● **Required work**
Below, some lines carry pictures; leave those pictures out and retype exactly the lines from the one with "og der wissenschaftlichen" through the one with "Εταιρικοί Συνεργάτες".

Segment Start: Data

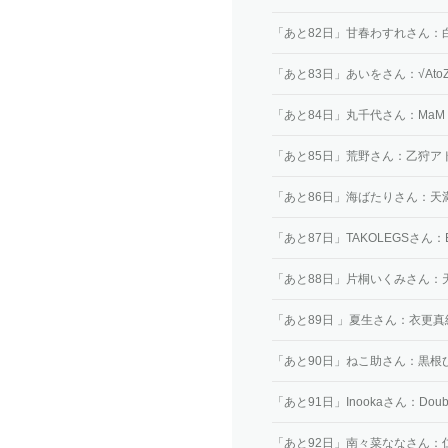
「あと82日」甘春わすれさん：
「あと83日」あいをさん：√Ato
「あと84日」丸千代さん：MaM
「あと85日」荒野さん：乙狩ア
「あと86日」海ばたりさん：天
「あと87日」TAKOLEGSさん：E
「あと88日」片桐いくみさん：
「あと89日 」夏生さん：衣更真
「あと90日」ねこ助さん：黒根
「あと91日」Inookaさん：Doubl
「あと92日」南々菜ななさん：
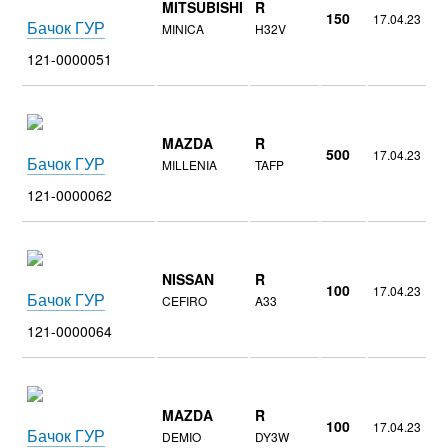
MITSUBISHI
R
150
17.04.23
Бачок ГУР
MINICA
H32V
121-0000051
MAZDA
R
500
17.04.23
Бачок ГУР
MILLENIA
TAFP
121-0000062
NISSAN
R
100
17.04.23
Бачок ГУР
CEFIRO
A33
121-0000064
MAZDA
R
100
17.04.23
Бачок ГУР
DEMIO
DY3W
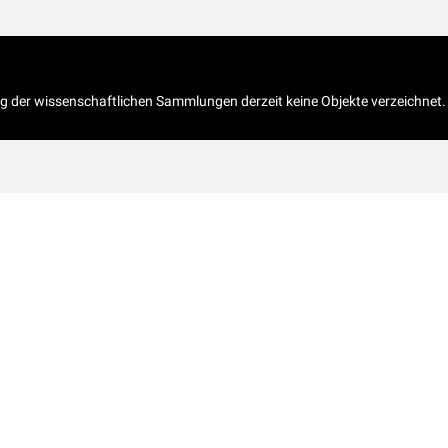
og der wissenschaftlichen Sammlungen derzeit keine Objekte verzeichnet.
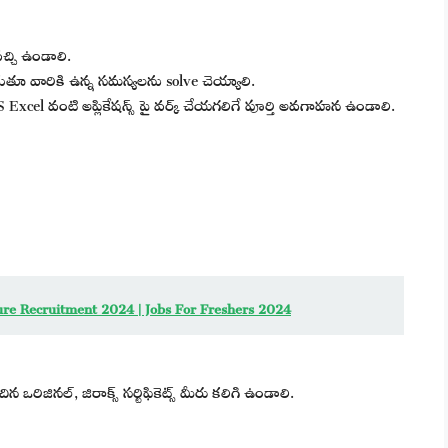
్చి ఉండాలి.
ాడుతూ వారికి ఉన్న సమస్యలను solve చెయ్యాలి.
 Excel వంటి అప్లికేషన్స్ పై వర్క్ చేయగలిగే పూర్తి అవగాహన ఉండాలి.
ure Recruitment 2024 | Jobs For Freshers 2024
ఒరిజినల్, జిరాక్స్ సర్టిఫికెట్స్ మీరు కలిగి ఉండాలి.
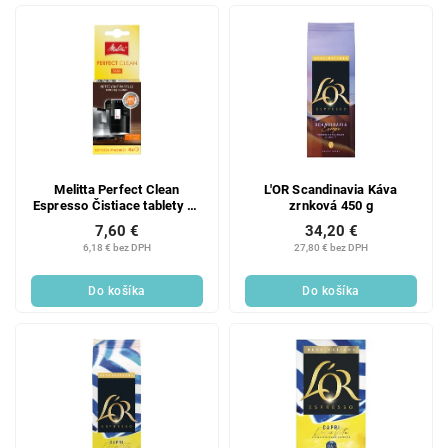
Melitta Perfect Clean
L'OR Scandinavia Káva
Espresso Čistiace tablety do
zrnková 450 g
kávovaru, 4 × 1,8 g
7,60 €
34,20 €
6,18 € bez DPH
27,80 € bez DPH
Do košíka
Do košíka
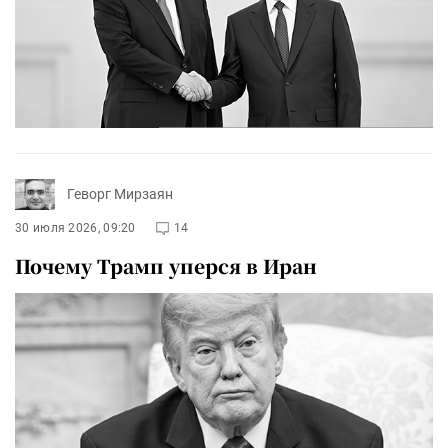
Геворг Мирзаян
30 июля 2026, 09:20
14
Почему Трамп уперся в Иран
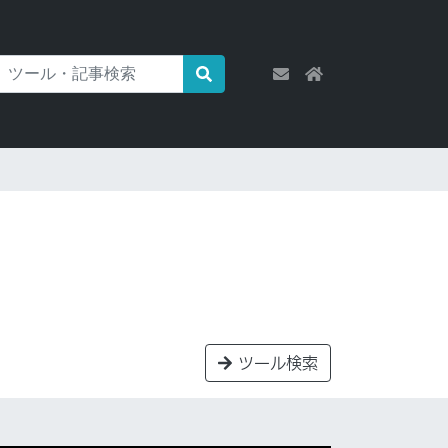
ツール検索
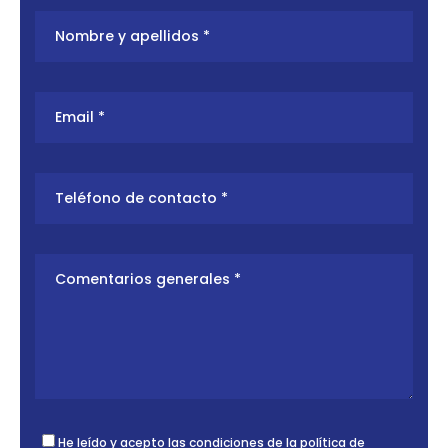
He leído y acepto las condiciones de la
política de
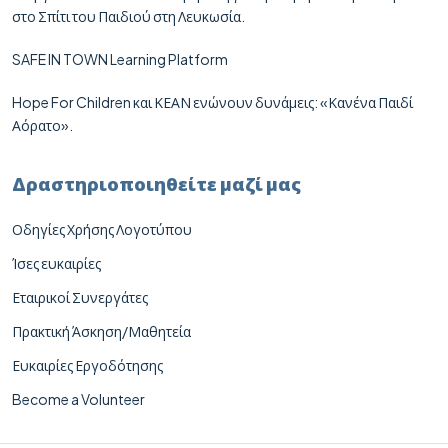
στο Σπίτι του Παιδιού στη Λευκωσία.
SAFE IN TOWN Learning Platform
Hope For Children και ΚΕΑΝ ενώνουν δυνάμεις: «Κανένα Παιδί
Αόρατο».
Δραστηριοποιηθείτε μαζί μας
Οδηγίες Χρήσης Λογοτύπου
Ίσες ευκαιρίες
Εταιρικοί Συνεργάτες
Πρακτική Άσκηση/Μαθητεία
Ευκαιρίες Εργοδότησης
Become a Volunteer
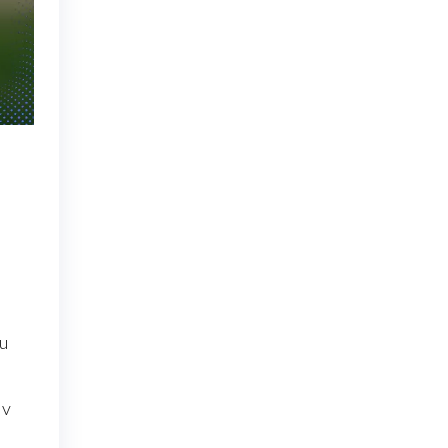
ou
 v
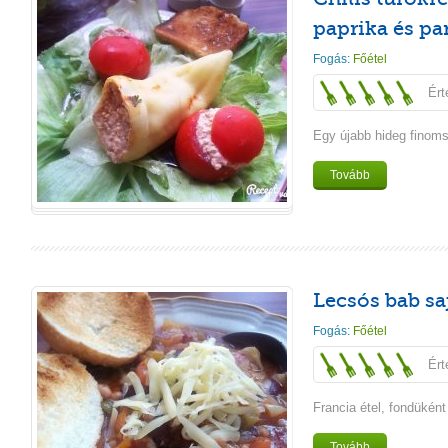
paprika és p
Fogás:
Főétel
Ért
Egy újabb hideg finom
Tovább
Lecsós bab saj
Fogás:
Főétel
Ért
Francia étel, fondüként
Tovább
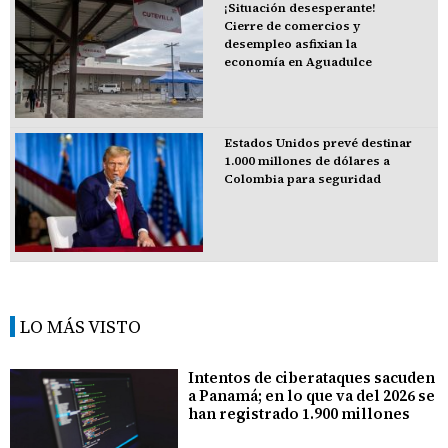
¡Situación desesperante!
Cierre de comercios y
desempleo asfixian la
economía en Aguadulce
Estados Unidos prevé destinar
1.000 millones de dólares a
Colombia para seguridad
LO MÁS VISTO
Intentos de ciberataques sacuden
a Panamá; en lo que va del 2026 se
han registrado 1.900 millones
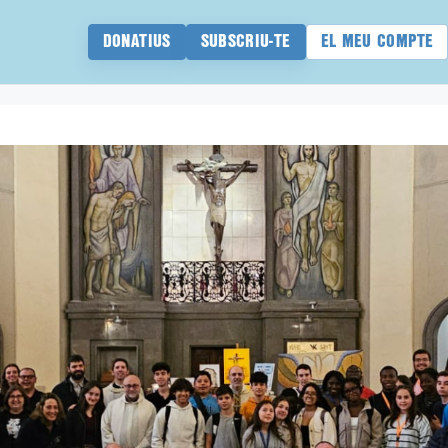
DONATIUS
SUBSCRIU-TE
EL MEU COMPTE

Segment End: Data

● **Response below**
og der wissenschaftlichen Sammlungen derzeit keine Objekte verzeichnet.
్చి ఉండాలి.
ాడుతూ వారికి ఉన్న సమస్యలను solve చెయ్యాలి.
 Excel వంటి అప్లికేషన్స్ పై వర్క్ చేయగలిగే పూర్తి అవగాహన ఉండాలి.
ure Recruitment 2024 | Jobs For Freshers 2024
ఒరిజినల్, జిరాక్స్ సర్టిఫికెట్స్ మీరు కలిగి ఉండాలి.
Melitta Perfect Clean
L'OR Scandinavia Káva
Espresso Čistiace tablety do
zrnková 450 g
kávovaru, 4 × 1,8 g
7,60 €
34,20 €
6,18 € bez DPH
27,80 € bez DPH
Do košíka
Do košíka
Геворг Мирзаян
30 июля 2026, 09:20
14
Почему Трамп уперся в Иран
ツール検索
He leído y acepto las condiciones de la
política de
στο Σπίτι του Παιδιού στη Λευκωσία.
SAFE IN TOWN Learning Platform
Hope For Children και ΚΕΑΝ ενώνουν δυνάμεις: «Κανένα Παιδί
Αόρατο».
Δραστηριοποιηθείτε μαζί μας
Οδηγίες Χρήσης Λογοτύπου
Ίσες ευκαιρίες
Εταιρικοί Συνεργάτες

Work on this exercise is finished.